In a significant development for India’s rural landscape, the latest provisional data of 20th livestock census shows a sharp increase in backyard poultry birds between 2012 and 2019, as compared to rise in birds from commercial poultry farms.
Number of India’s poultry birds has risen from 729.2 million to 851.8 million, an increase of almost 17 per cent, shows the data.
The census was launched in October 2018.
The data shows that the number of backyard poultry birds has risen by a staggering 46 per cent between 2012 to 2019.
These include, fowls, ducks, emu, turkeys, quail and other birds.
Number of poultry birds from commercial farms, which are typically located near urban areas has risen by 4.5 per cent during the same period.
Though, the contribution of backyard poultry in India’s total poultry population is still less than 40 per cent of the total population and majority of the birds still come from commercial farms, experts say the sharp growth in its population reflects an interesting development.

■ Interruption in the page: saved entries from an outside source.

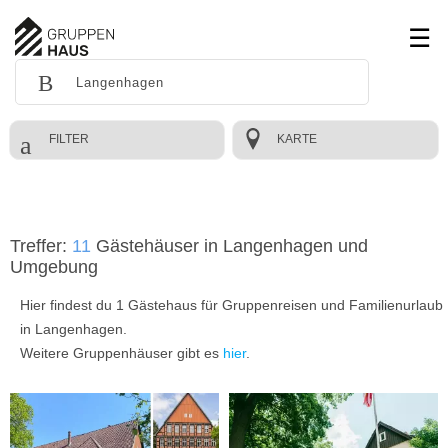
FILTER
KARTE
Treffer:
11
Gästehäuser in Langenhagen und
Umgebung
Hier findest du 1 Gästehaus für Gruppenreisen und Familienurlaub
in Langenhagen.
Weitere Gruppenhäuser gibt es
hier
.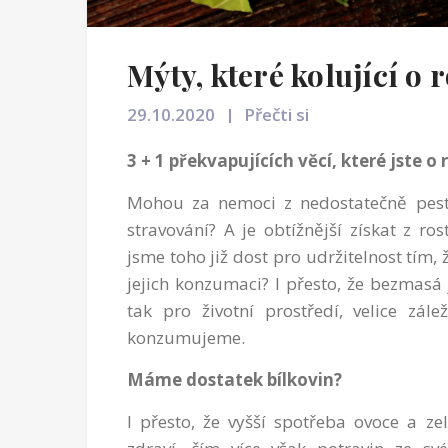
Mýty, které kolující o 
29.10.2020
Přečti si
3 + 1 překvapujících věcí, které jste o
Mohou za nemoci z nedostatečně pestr
stravování? A je obtížnější získat z ros
jsme toho již dost pro udržitelnost tím, 
jejich konzumaci? I přesto, že bezmasá 
tak pro životní prostředí, velice zál
konzumujeme.
Máme dostatek bílkovin?
I přesto, že vyšší spotřeba ovoce a z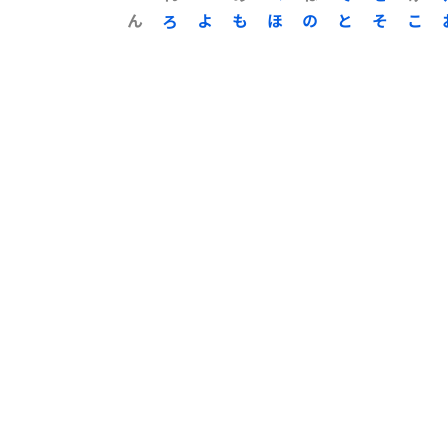
ん
ろ
よ
も
ほ
の
と
そ
こ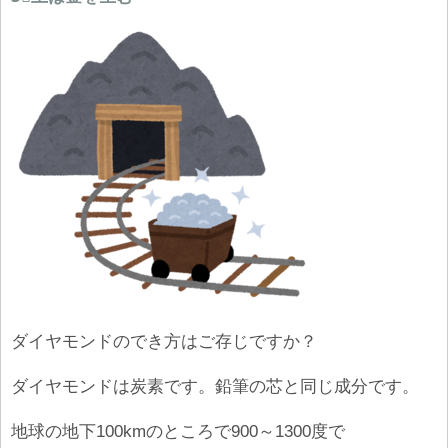
ダイヤモンドのでき方はご存じですか？
ダイヤモンドは炭素です。鉛筆の芯と同じ成分です。
地球の地下100kmのところで900～1300度で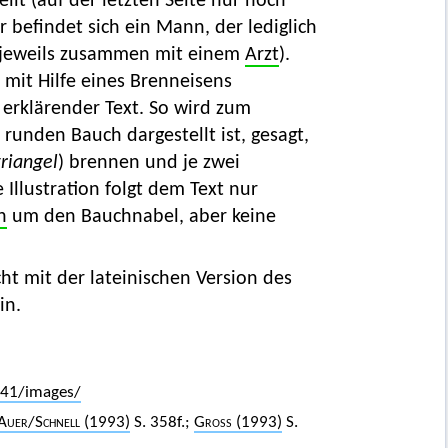
teilt (auf der letzten Seite nur noch
 befindet sich ein Mann, der lediglich
jeweils zusammen mit einem
Arzt
).
 mit Hilfe eines Brenneisens
n erklärender Text. So wird zum
runden Bauch dargestellt ist, gesagt,
triangel
) brennen und je zwei
 Illustration folgt dem Text nur
n
um den Bauchnabel, aber keine
ht mit der lateinischen Version des
in.
541/images/
Auer
/
Schnell
(1993)
S. 358f.;
Gross
(1993)
S.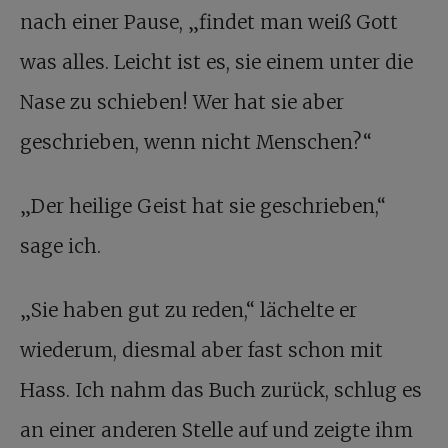
nach einer Pause, „findet man weiß Gott
was alles. Leicht ist es, sie einem unter die
Nase zu schieben! Wer hat sie aber
geschrieben, wenn nicht Menschen?“
„Der heilige Geist hat sie geschrieben,“
sage ich.
„Sie haben gut zu reden,“ lächelte er
wiederum, diesmal aber fast schon mit
Hass. Ich nahm das Buch zurück, schlug es
an einer anderen Stelle auf und zeigte ihm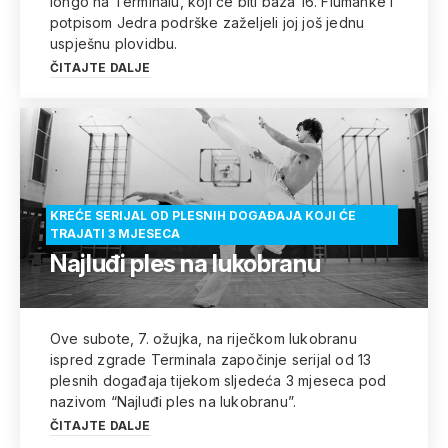
longo na Terminalu, koji će biti baza 16. Fiumanke i
potpisom Jedra podrške zaželjeli joj još jednu
uspješnu plovidbu.
ČITAJTE DALJE
KREĆE SERIJAL OD PLESNIH DOGAĐAJA KOJI ĆE
TRAJATI 3 MJESECA
Najluđi ples na lukobranu
Ove subote, 7. ožujka, na riječkom lukobranu
ispred zgrade Terminala započinje serijal od 13
plesnih događaja tijekom sljedeća 3 mjeseca pod
nazivom “Najluđi ples na lukobranu”.
ČITAJTE DALJE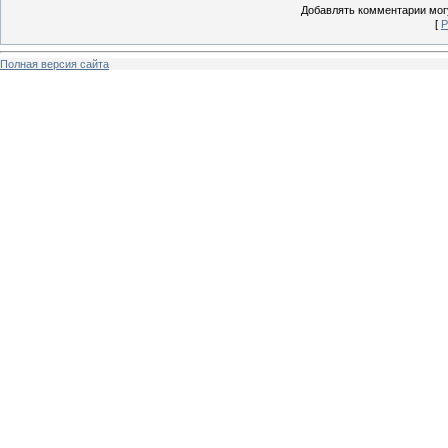
Добавлять комментарии могу
[
Р
Полная версия сайта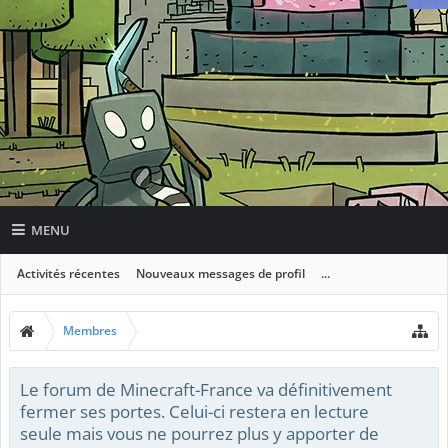
MENU
Activités récentes
Nouveaux messages de profil
...
Membres
Le forum de Minecraft-France va définitivement
fermer ses portes. Celui-ci restera en lecture
seule mais vous ne pourrez plus y apporter de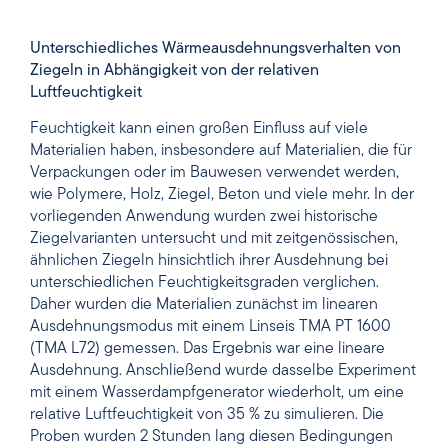
Unterschiedliches Wärmeausdehnungsverhalten von
Ziegeln in Abhängigkeit von der relativen
Luftfeuchtigkeit
Feuchtigkeit kann einen großen Einfluss auf viele
Materialien haben, insbesondere auf Materialien, die für
Verpackungen oder im Bauwesen verwendet werden,
wie Polymere, Holz, Ziegel, Beton und viele mehr. In der
vorliegenden Anwendung wurden zwei historische
Ziegelvarianten untersucht und mit zeitgenössischen,
ähnlichen Ziegeln hinsichtlich ihrer Ausdehnung bei
unterschiedlichen Feuchtigkeitsgraden verglichen.
Daher wurden die Materialien zunächst im linearen
Ausdehnungsmodus mit einem Linseis TMA PT 1600
(TMA L72) gemessen. Das Ergebnis war eine lineare
Ausdehnung. Anschließend wurde dasselbe Experiment
mit einem Wasserdampfgenerator wiederholt, um eine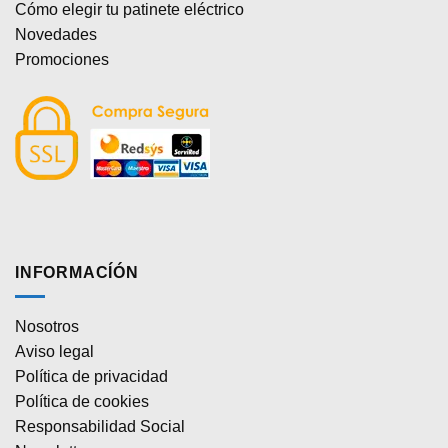
Cómo elegir tu patinete eléctrico
Novedades
Promociones
INFORMACÍÓN
Nosotros
Aviso legal
Política de privacidad
Política de cookies
Responsabilidad Social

Backyard poultry is typically owned by small and marginal farmer and comprises of few birds produce, largely self-consumed and very small quantities get commercially sold.
"In several states; governments have been incentivising backyard poultry by distributing free birds, the numbers probably reflect that," Rickey Thaper, treasurer of Poultry Federation of India (PFI) said.
He termed the development as extremely ‘positive’ for the Indian eggs and poultry industry as it provides an added incentive for the small and farmers to rear birds.
“The demand for millets and other nutria-cereals will also increase as more and more farmers are shifting towards high value animal protein either for self-consumption or for commercial purposes,” Thaper said.
India is the world’s third largest eggs producer of the world and annually produces around 75 billion eggs, of which bulk comes from commercial farms.
The egg production in the country is growing at a healthy rate of 5-6 per cent, while the broiler meat production is rising at 7-8 per cent.
“The rise in backyard poultry numbers is quite fascinating if true, but needs further in-depth information on them as they could at best be estimates,” said Suresh Chitturi, Vice Chairman & Managing Director of Srinivasa Farms and Chairman of the International Egg Commission.
Dairy and livestock expert, Dr R S Khanna said that there could be two reasons for the spike in backyard poultry numbers; one a very strong impetus by some state governments to promote as an alternative method of livelihood for small farmers and second the data collection this time could have been more robust.